### TRY IT
What you write must match the records exactly, except for the images, which are left out.

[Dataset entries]

----------

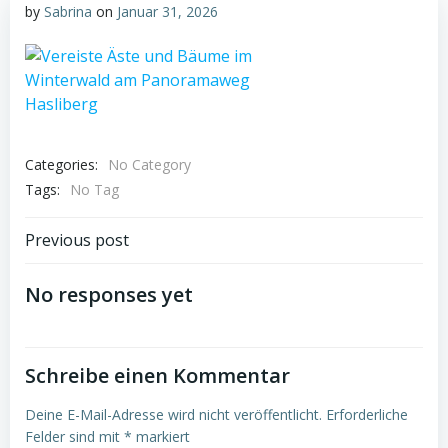
by
Sabrina
on
Januar 31, 2026
Categories:
No Category
Tags:
No Tag
Post
Previous post
navigation
No responses yet
Schreibe einen Kommentar
Deine E-Mail-Adresse wird nicht veröffentlicht.
Erforderliche
Felder sind mit
*
markiert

----------

### EXPECTED OUTPUT
by
Sabrina
on
Januar 31, 2026
Categories:
No Category
Tags:
No Tag
Post
Previous post
navigation
No responses yet
Schreibe einen Kommentar
Deine E-Mail-Adresse wird nicht veröffentlicht.
Erforderliche
Felder sind mit
*
markiert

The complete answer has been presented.